Sarah scrambled up beside him.

"Is that it? The key?"

Elias unscrewed the cap. A faint hiss of pressurized air escaped. Inside, wrapped in oilcloth, was not a book, but a heavy, old-fashioned brass key and a ruggedized USB drive sealed in a vacuum-packed bag.

"My father hated computers," Elias said, staring at the drive.

"If he put something on a thumb drive, he was desperate. Or he knew he wouldn't be around to explain it."

"Elias," Sarah whispered, pointing back toward the mainland.

He looked up. A mile away, a sleek, black rigid-hulled inflatable boat (RHIB) was cutting through the water, its twin engines leaving a massive white wake. It was moving fast—much faster than the Marie-Louise ever could.

"Vauquelin," Elias said. "They must have had a backup tracker on your jacket or the boat."

"We can't outrun them," Sarah said, panic rising in her voice. "That's a military-grade interceptor."

"We aren't going to outrun them," Elias said, tucking the tube into his waistband.

"We're going to give them exactly what they want."

He looked at the brass key in his hand. It had a numbered tag: Locker 402, Gare de Saint-Malo. 

"Get back in the boat," Elias commanded. "We need to get to the 'Old Man's Shortcut.'"

"The what?"

"The current. If we hit the riptide at the edge of the plateau just right, it'll carry us toward the Petit Bé fort. It's too shallow for their RHIB. They'll have to go around the long way."

They scrambled back down to the skiff. Elias yanked the starter cord—once, twice—and the engine roared to life just as the black RHIB entered the outer perimeter of the rocks.

The men in the RHIB didn't wave. One of them stood up near the bow, holding a long-range acoustic device (LRAD). A high-pitched, agonizing whistle tore through the air, vibrating in Elias's teeth.

"Cover your ears!" he yelled to Sarah.

He pinned the throttle. The Marie-Louise leaped forward, the small engine screaming in protest. Elias steered directly toward a line of white foam where the tide was crashing over a submerged reef. To an outsider, it looked like suicide. To a boy who had grown up navigating these waters with a silent, stern father, it was a doorway.

The boat hit the current and was suddenly seized by a massive, invisible force. They accelerated, the skiff fishtailing as the riptide dragged them through a gap in the rocks barely wider than the hull.

Behind them, the RHIB slowed down, its pilot unwilling to risk a hundred-thousand-euro boat on a gamble with the granite.

"They're stopping!" Sarah cried out, looking back.

"They're waiting," Elias corrected. "They know there's only one way back to the harbor. They'll just sit at the exit and pick us off."

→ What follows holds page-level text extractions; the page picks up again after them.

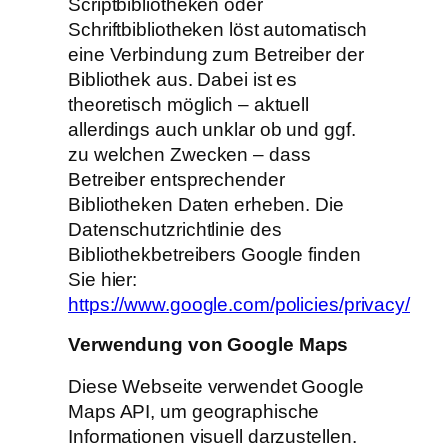
Scriptbibliotheken oder
Schriftbibliotheken löst automatisch
eine Verbindung zum Betreiber der
Bibliothek aus. Dabei ist es
theoretisch möglich – aktuell
allerdings auch unklar ob und ggf.
zu welchen Zwecken – dass
Betreiber entsprechender
Bibliotheken Daten erheben. Die
Datenschutzrichtlinie des
Bibliothekbetreibers Google finden
Sie hier:
https://www.google.com/policies/privacy/
Verwendung von Google Maps
Diese Webseite verwendet Google
Maps API, um geographische
Informationen visuell darzustellen.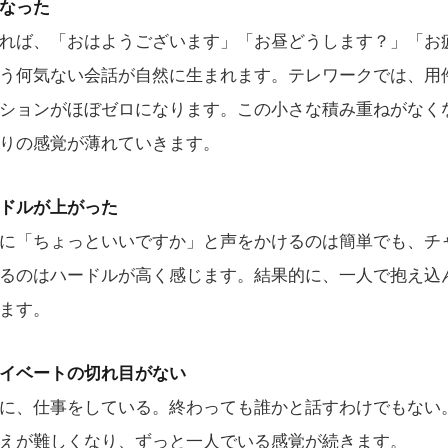
なった
れば、「おはようございます」「お昼どうします？」「お
う何気ない会話が自然に生まれます。テレワークでは、用
ションがほぼゼロになります。この小さな積み重ねがなく
りの感覚が薄れていきます。
ドルが上がった
に「ちょっといいですか」と声をかけるのは簡単でも、チ
るのはハードルが高く感じます。結果的に、一人で抱え込
ます。
イベートの切れ目がない
に、仕事をしている。終わっても誰かと話すわけでもない
えが難しくなり、ずっと一人でいる感覚が続きます。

He looked at the USB drive in his hand. He needed a computer, and he needed it now. He looked at the coastline. He knew every inch of this shore, every hidden cove and every abandoned bunker from the Atlantic Wall.

"We're not going back to the harbor," Elias said, adjusting their course. "We're going to the Grand Bé. We're going to visit a dead poet."

"What?"

"Chateaubriand," Elias said, a grim smile appearing on his face. "He's buried on the island. And more importantly, the island is connected to the city by a causeway that only appears for two hours a day. The tide is almost out. If we time it right, we can walk back into the city while they're still circling the rocks looking for our bodies."

He pushed the Marie-Louise to its limit. The hull groaned, and the salt air burned his eyes. He had the key, and he had the data. But as he looked at the black RHIB sitting like a shark in the distance, Elias knew that the "Librarian's" game was just beginning.

His father hadn't just left him a secret. He had left him a war.